Saturday, March 10, 2007

Why they keep fighting

I want to share an excerpt with you from an article called "Boundaries, Benchmarks and Bright Lines". Here's the part that really caught my attention:

Wars are successfully won when armies surrender, insurgents lay down their arms and civilians give up. Our policies of bombing civilians, checkpoint killings, prisoner torture and secret detentions, and our lack of military discipline that allows soldiers to kill or mistreat prisoners and civilians doesn’t make surrender tempting – just the opposite. People who expect to be killed regardless of whether they attack, run away, or give up, see no reason to surrender and easily conclude that the best option is a suicide mission.

In the Revolutionary War General George Washington commanded that prisoners be decently treated, both from humane sentiment and from understanding that the British and Hessian troops would be more likely to surrender or lay down their arms if they saw a better future. It worked – many "enemies" stayed on to become citizens in the new nation that treated them humanely.

The "war on terror" in Iraq created by the Bush administration is now so monstrously asymmetric that it is hard to imagine any possible resolution. It has destroyed any hope of a decent life for everyone in Iraq – Sunnis, Shias, insurgents, civilians alike, and is rapidly quashing such hopes for Iranians and Afghanis.

It’s not just moral authority that we have lost.

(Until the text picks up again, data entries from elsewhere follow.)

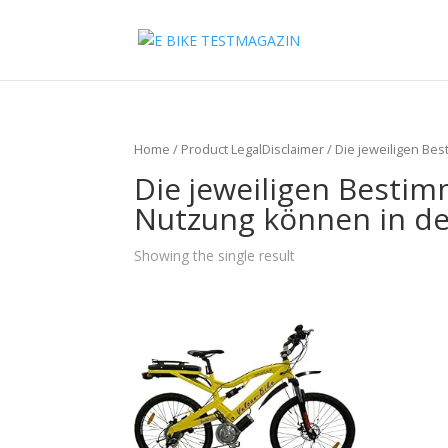
Home
/ Product LegalDisclaimer / Die jeweiligen 
Die jeweiligen Besti
Nutzung können in de
Showing the single result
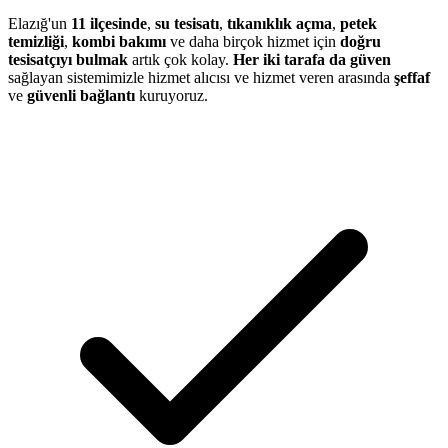
Elazığ'un
11 ilçesinde
,
su tesisatı
,
tıkanıklık açma
,
petek
temizliği
,
kombi bakımı
ve daha birçok hizmet için
doğru
tesisatçıyı bulmak
artık çok kolay.
Her iki tarafa da güven
sağlayan sistemimizle hizmet alıcısı ve hizmet veren arasında
şeffaf
ve
güvenli bağlantı
kuruyoruz.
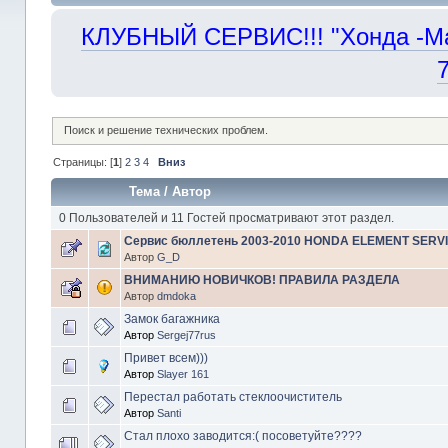
КЛУБНЫЙ СЕРВИС!!! "Хонда -Маст
Поиск и решение технических проблем.
Страницы: [
1
]
2
3
4
Вниз
Тема
/
Автор
0 Пользователей и 11 Гостей просматривают этот раздел.
Сервис бюллетень 2003-2010 HONDA ELEMENT SERVI
Автор
G_D
ВНИМАНИЮ НОВИЧКОВ! ПРАВИЛА РАЗДЕЛА
Автор
dmdoka
Замок багажника
Автор
Sergej77rus
Привет всем)))
Автор
Slayer 161
Перестал работать стеклоочиститель
Автор
Santi
Стал плохо заводится:( посоветуйте????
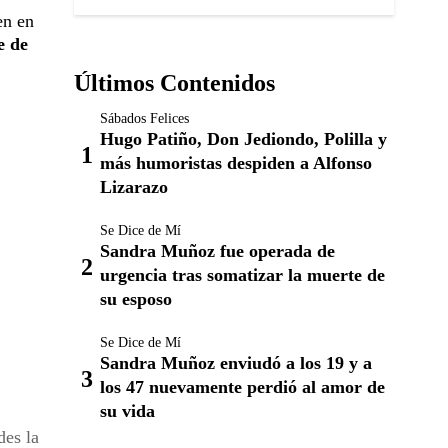
en en
e de
Últimos Contenidos
Sábados Felices
Hugo Patiño, Don Jediondo, Polilla y
más humoristas despiden a Alfonso
Lizarazo
Se Dice de Mí
Sandra Muñoz fue operada de
urgencia tras somatizar la muerte de
su esposo
Se Dice de Mí
Sandra Muñoz enviudó a los 19 y a
los 47 nuevamente perdió al amor de
su vida
des la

By being the biggest, strongest and most terrifying terrorists in history we’ve lost the war on terror, and we’ve lost our national security. We’re not safer now from terrorist attack – or even consequences of natural disaster – than we were five years ago.

John Glenn used to say that the best part of the Pledge of Allegiance was the ending, "with liberty and justice for all." Not just for a few, not just for the deserving, not just for Christians or patriots, or white people, but "for all."

You'd think this stuff would be obvious. I'm bewildered as to why it isn't.